Beaucoup écrit et encore plus, beaucoup, beaucoup lu, ces derniers temps. Ou relu, aussi. Genre un Plodoc et quelques nouvelles de Miyazawa, de toute évidence, et puis le corbeau philosophe de Sébastien Rutés chroniqué plus bas. Mais aussi, la trilogie Leviathan de Westerfield, conseillée par un ami et c’est vrai que c’est bien sympa, très prenant, du steampunk/uchronie pour la jeunesse. Dommage seulement qu’il y ait tant de trous dans la logique interne, et surtout un vraiment énorme. Relu du Neil Gaiman : Neverwhere, bien meilleur que dans mon souvenir — et précurseur de toute la fantasy urbaine anglaise actuelle, ses motifs ne cessent de réapparaître. Et Good Omens, moins bon que dans mon souvenir, mais bien rigolo quand même.

Rattrapé mon retard en Kate Griffin, avec un nouveau tome toujours splendide, électrique et hautement évocateur de la série « Midnight Mayor », The Minority Council. Le style de Kate Griffin ne cesse de m’épater, cette force, cette beauté, et c’est tellement Londres, comme jamais ailleurs la ville vibre dans une oeuvre de fantasy urbaine.
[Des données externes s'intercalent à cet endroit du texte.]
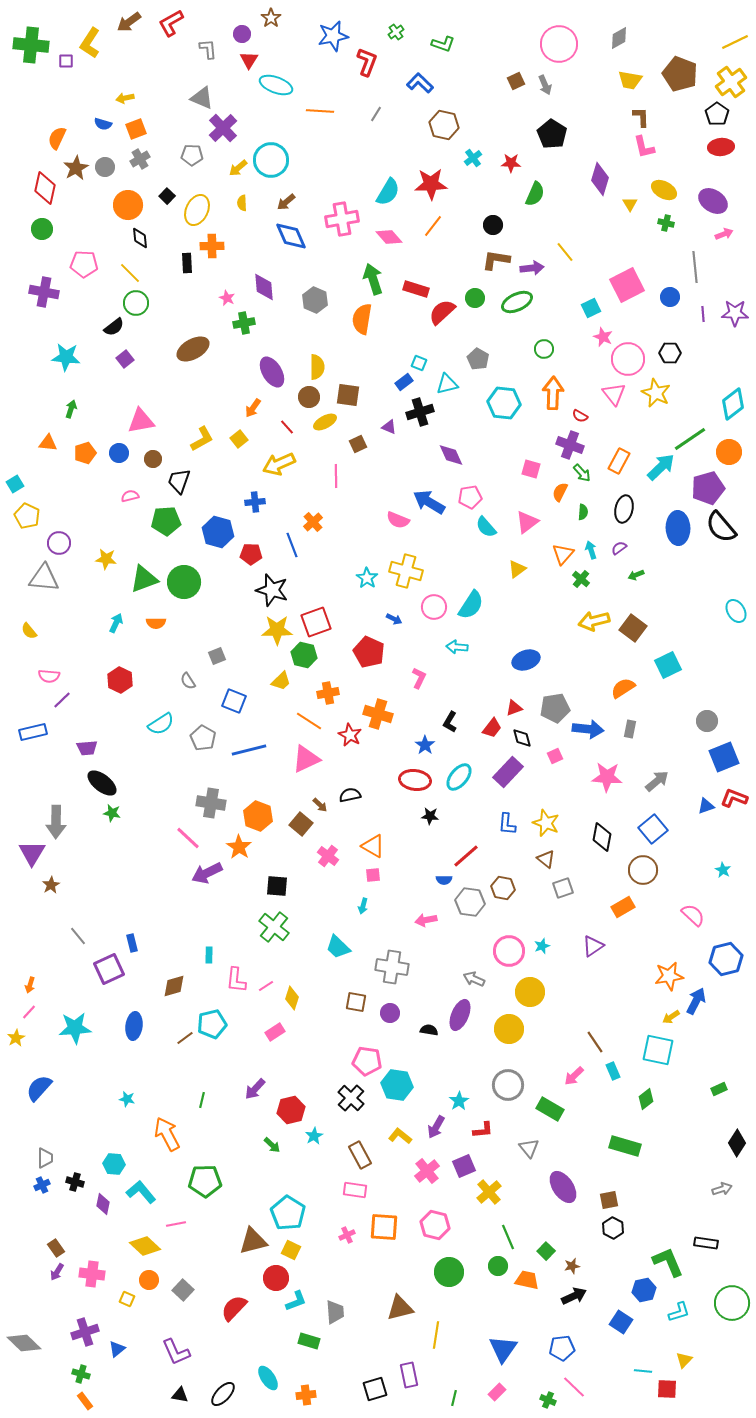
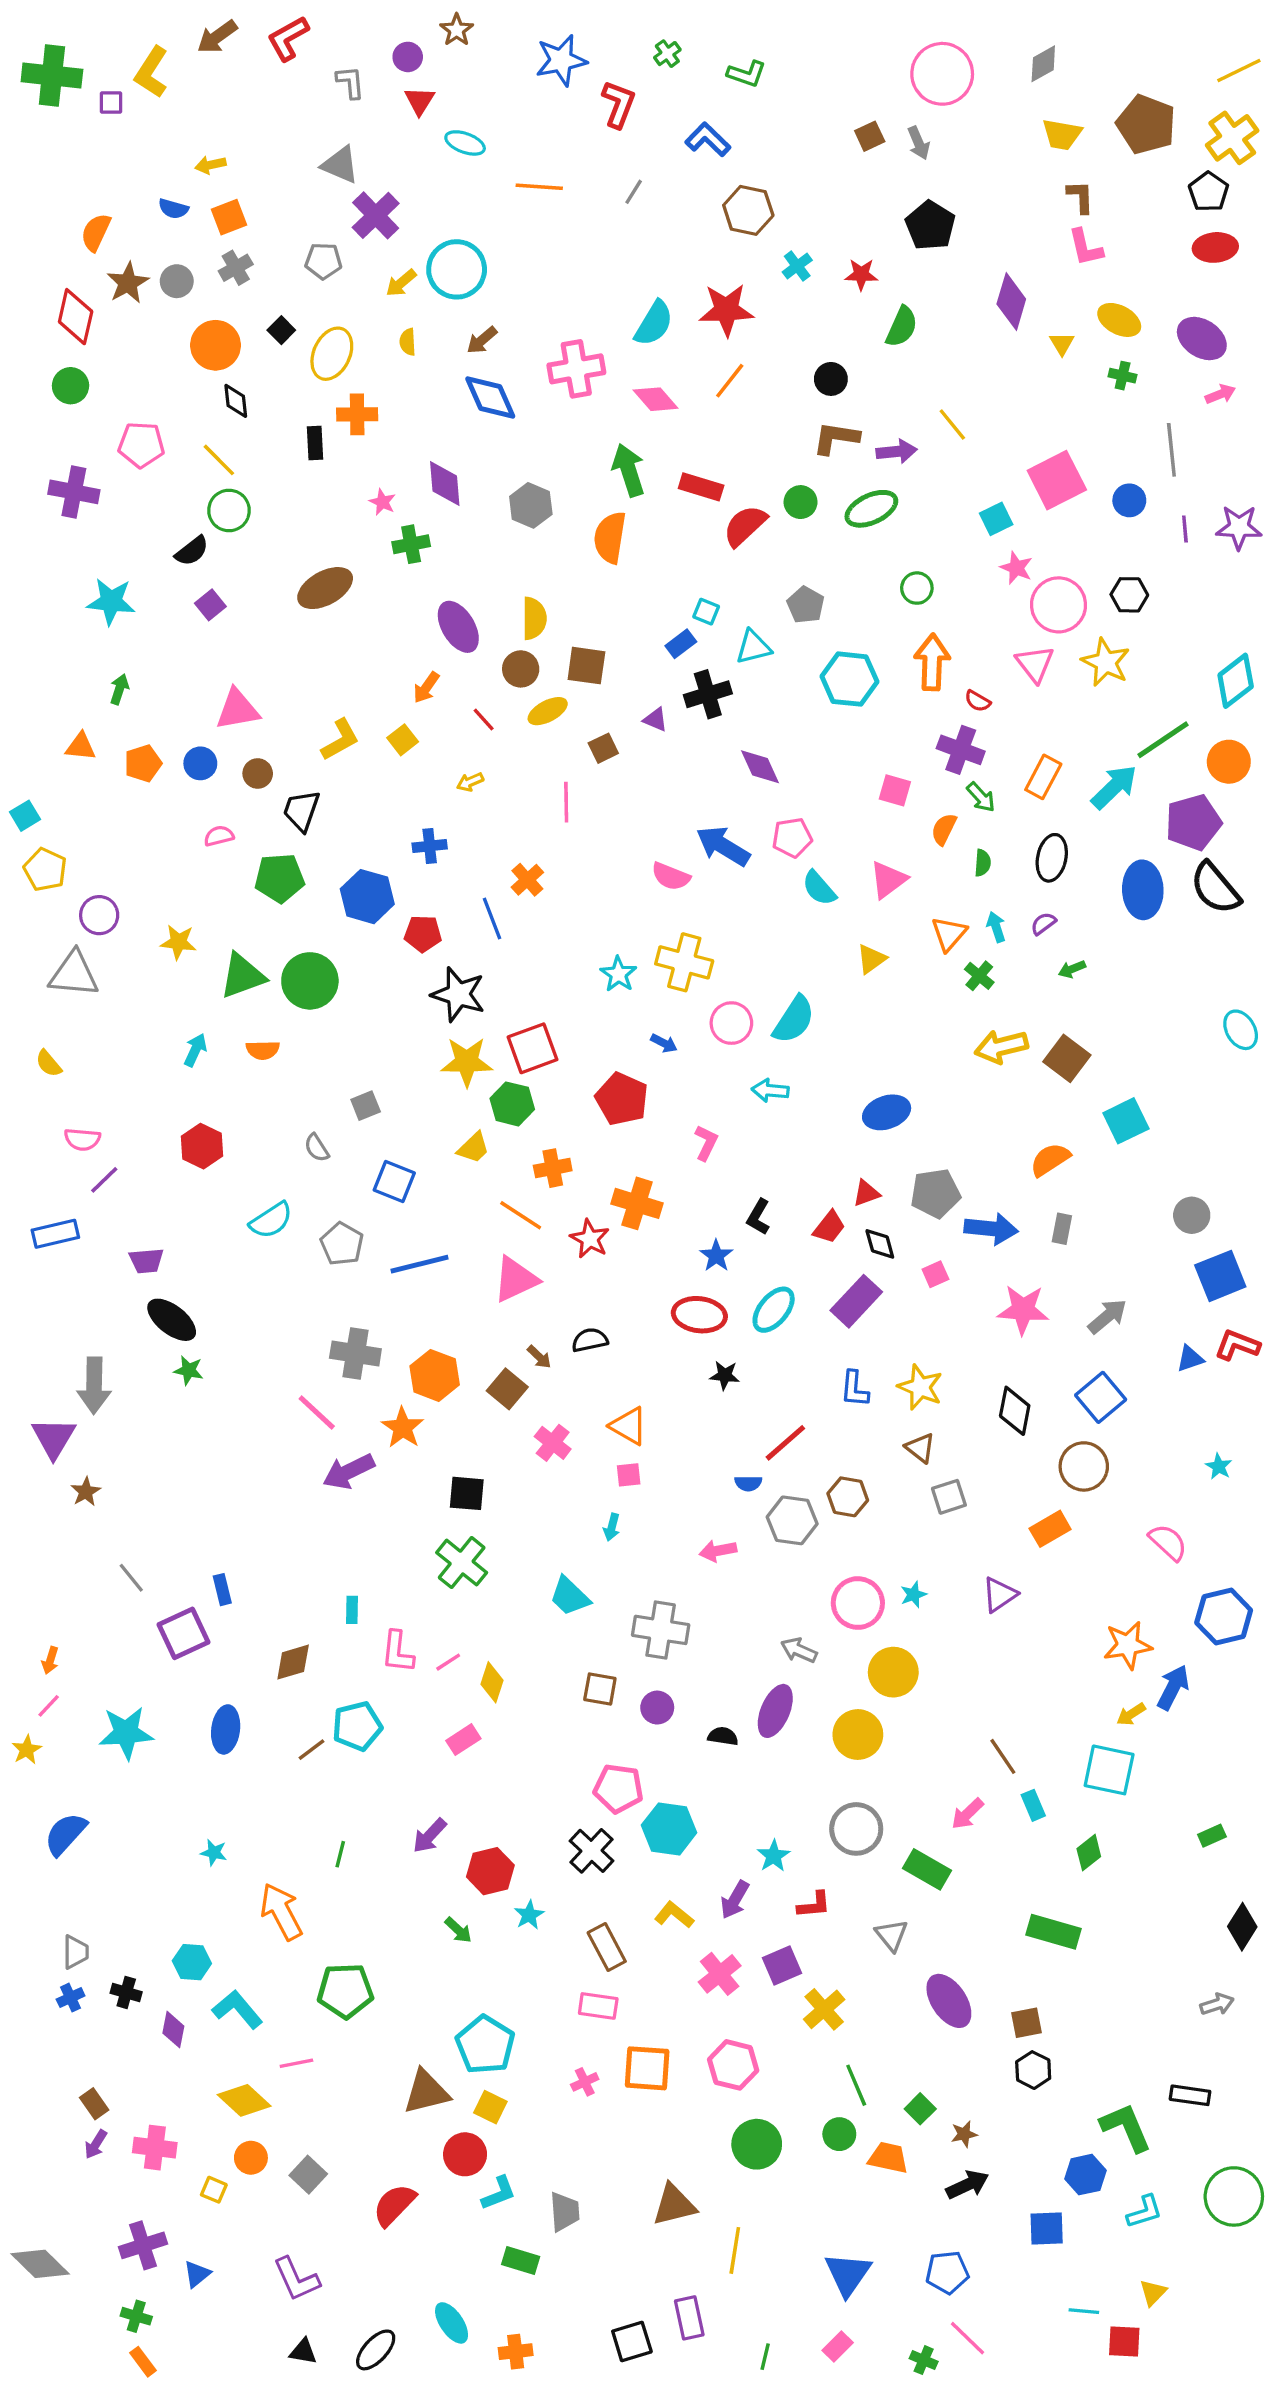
cyan ellipse: (276, 85) -> (465, 143), size x0.7
yellow arrow: (279, 464) -> (470, 782), size x0.5
blue square: (621, 1322) -> (1047, 2229), turned -35

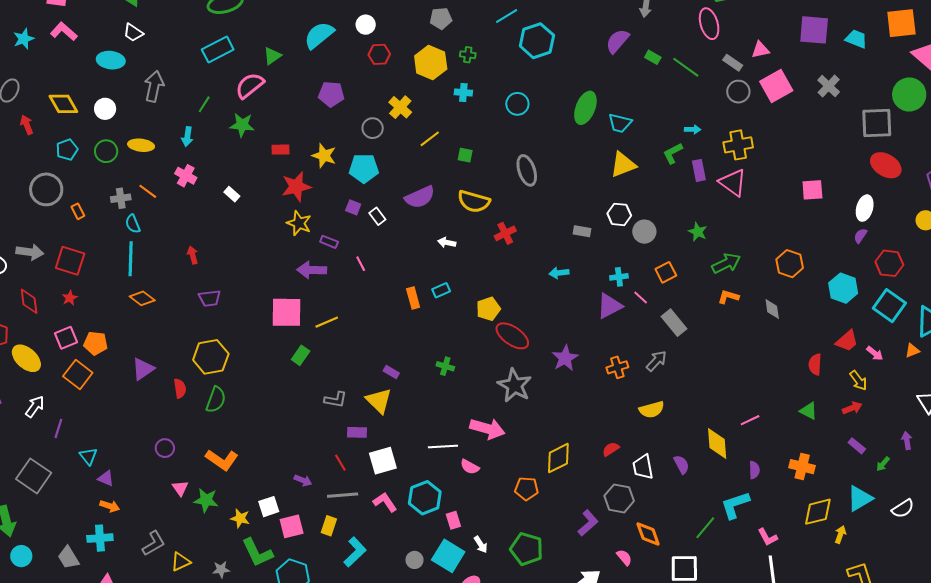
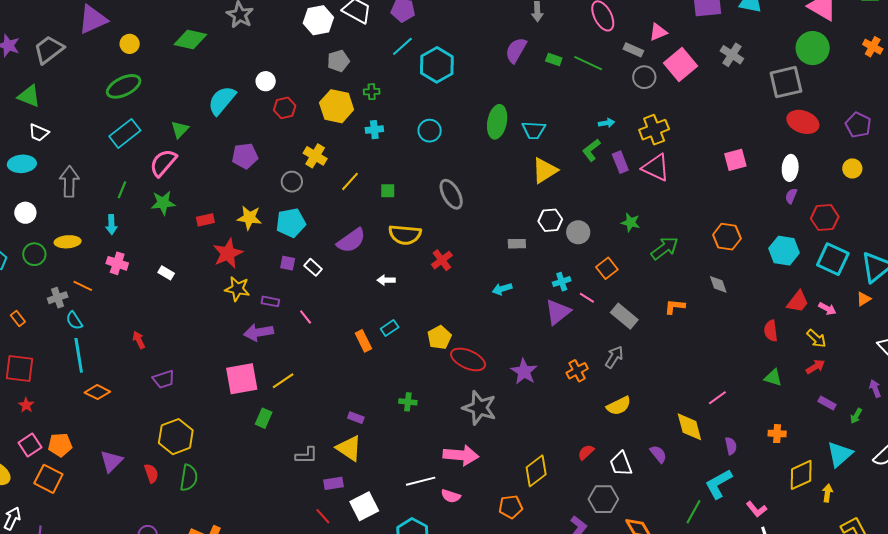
orange L-shape: (728, 297) -> (675, 307), moved
orange cross: (802, 467) -> (777, 434), size x0.7

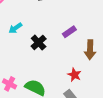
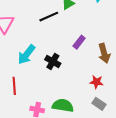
cyan arrow: (15, 28) -> (26, 55), size x1.5

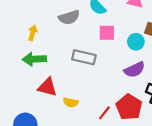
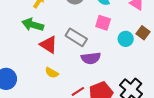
purple semicircle: (135, 70) -> (91, 58), moved
red triangle: (47, 87) -> (48, 45), moved

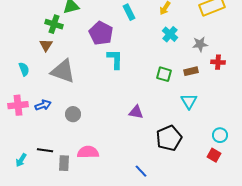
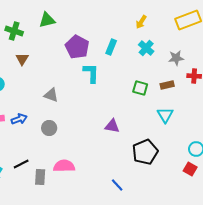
cyan rectangle: (129, 12) -> (111, 47), moved, turned 49
green cross: (54, 24) -> (14, 31), moved
gray triangle: (63, 71) -> (51, 95), moved, size x0.6
black line: (45, 150) -> (21, 164), turned -35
Lu aussi son spin-off, très rigolo, Kate Griffin s’y essaye au pratchettisme, avec beaucoup de talent.

Trente crans en dessous, une trilogie par Benedictt Jacka (Taken, Cursed, etc), fantasy urbaine aussi, mais là Londres ne se ressent guère, c’est plaisant mais sans aucune profondeur, écrit vite et lu vite, ambiance série télé pour ados.

Je lis rarement des traduction de l’anglais, mais lu tout de même La Ville enchantée de Margaret Oliphant, traduit et publié par mon camarade Jean-Daniel Brèque. Mystérieux et prenant, en dépit de certaines lenteurs et lourdeurs victoriennes, et une langue ample. Juste avant, j’ai relu mon Anthony Trollope  favori, The Eustache Diamond. Toujours réjouissant. Entre Balzac et Wodehouse — si vous pouvez imaginer ça.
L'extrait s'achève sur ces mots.